HIV update - 10th June 2014

A round-up of the latest HIV news, for people living with HIV in the UK and beyond.

Transmission risks

Two weeks ago HIV update reported on an analysis which showed that even if the risk of HIV transmission during one sexual act is relatively small, the risk can accumulate over time for a couple who have sex regularly. The analysis suggested that effective HIV treatment provides more protection than condoms, but combining both strategies is safer. But when couples (where one person has HIV and the other doesn’t) have sex regularly for several years, the long-term risk may not be negligible.

Another analysis has been produced since then, also focusing on the risk of transmission when a person is taking effective anti-HIV treatment. Its findings are not exactly the same, but it also concludes that it is not possible for scientists to dismiss the transmission risk as zero.

While the two analyses have been done in different ways, both involve making calculations on the basis of previous studies. These are not new studies of new couples.

The most recent analysis was focused on the risks for a heterosexual couple, where one person has HIV and the other does not. The researchers pooled results from several previous studies examining transmission risks. In each study, the researchers had used genetic tests to prove that any new infections really did come from the main partner, not from someone outside the relationship.

They found four cases of HIV transmission in 1672 couples. Three of these infections occurred within the HIV-positive partner’s first six months on treatment and all four within a year. Full viral load suppression may not be achieved until six months after starting treatment.

The researchers calculated the risk of HIV being transmitted during a single sex act. They only considered sex that occurred when the HIV-positive partner had been taking effective treatment for at least six months.

They estimated the maximum risk to be 13 transmissions in every 100,000 sex acts. In other words, a risk of around 1 in 7700 for heterosexual couples. But they stress that these are the maximum figures – the actual figures could be lower, and might be as low as zero.

The uncertainty is because of the small number of couples who took part in previous studies and the limitations of statistics. There’s another, ongoing study which will be able to provide more definitive information when its final results are issued in 2017. And that study will include data on gay men as well as heterosexual couples.

Is it necessary to change treatment?

When HIV treatment does not work well and viral load is not undetectable, it is often recommended to change to new anti-HIV drugs. The raised viral load is usually a sign that the person has had difficulties taking their drugs on time. But a new study suggests that, in some cases, changing drugs may not be necessary.

This was an analysis of 209 people who were taking HIV treatment for the first time and whose drugs included a ritonavir-boosted protease inhibitor – either atazanavir (Reyataz) or lopinavir (Kaletra).
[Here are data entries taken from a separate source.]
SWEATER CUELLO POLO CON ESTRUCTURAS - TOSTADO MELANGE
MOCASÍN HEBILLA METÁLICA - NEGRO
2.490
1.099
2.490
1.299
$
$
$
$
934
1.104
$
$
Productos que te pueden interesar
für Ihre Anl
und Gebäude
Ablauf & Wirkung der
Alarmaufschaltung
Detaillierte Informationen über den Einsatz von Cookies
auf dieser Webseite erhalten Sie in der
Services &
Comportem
Each person had ‘virological failure’ – in other words, their viral load had never fallen to an undetectable level, or it had been undetectable for a while but increased again later.

While viral load rising can often be a sign that the virus has developed resistance to one of the drugs being taken, this is not always the case. In general, protease inhibitors have fewer problems with resistance than drugs belonging to the non-nucleoside reverse transcriptase inhibitor (NNRTI, or ‘non-nuke’) class. In fact, very few people in this study had resistant virus.
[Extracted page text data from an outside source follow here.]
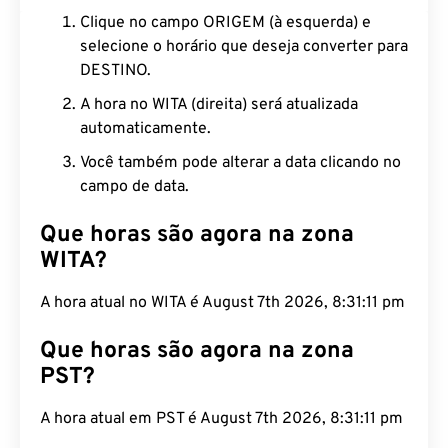
Clique no campo ORIGEM (à esquerda) e
selecione o horário que deseja converter para
DESTINO.
A hora no WITA (direita) será atualizada
automaticamente.
Você também pode alterar a data clicando no
campo de data.
Que horas são agora na zona
WITA?
A hora atual no WITA é August 7th 2026, 8:31:12
pm
Que horas são agora na zona
PST?
A hora atual em PST é August 7th 2026, 8:31:12 pm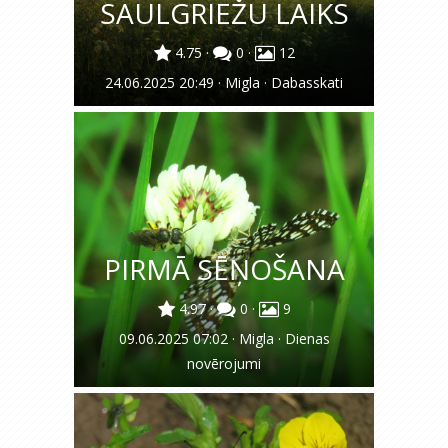
SAULGRIEŽU LAIKS
4.75
·
0
·
12
24.06.2025 20:49
·
Migla
·
Dabasskati
PIRMĀ SĒŅOŠANA
4.97
·
0
·
9
09.06.2025 07:02
·
Migla
·
Dienas
novērojumi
One third of the people chose to switch to a new set of drugs, but two thirds chose to continue with their current drugs. Six months later, similar numbers in both groups (seven in ten people) had a low viral load, below 400 copies/ml.

People who said they had good adherence were more likely to have a low viral load.
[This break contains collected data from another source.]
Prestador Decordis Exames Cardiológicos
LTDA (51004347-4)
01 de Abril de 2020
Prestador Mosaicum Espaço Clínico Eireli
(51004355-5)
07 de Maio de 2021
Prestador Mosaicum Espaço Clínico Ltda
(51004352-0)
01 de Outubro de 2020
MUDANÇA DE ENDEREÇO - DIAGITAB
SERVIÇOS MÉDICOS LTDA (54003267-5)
The study didn’t use the most rigorous research methods (it’s not a randomised controlled trial). Nonetheless, the fact that the results didn’t differ according to whether people switched drugs or not suggests that in situations like these, switching drugs might not be necessary. The most important thing may be finding ways to improve adherence to treatment.

The findings won’t apply to people whose treatment doesn’t include a protease inhibitor, or to people who definitely have drug resistance.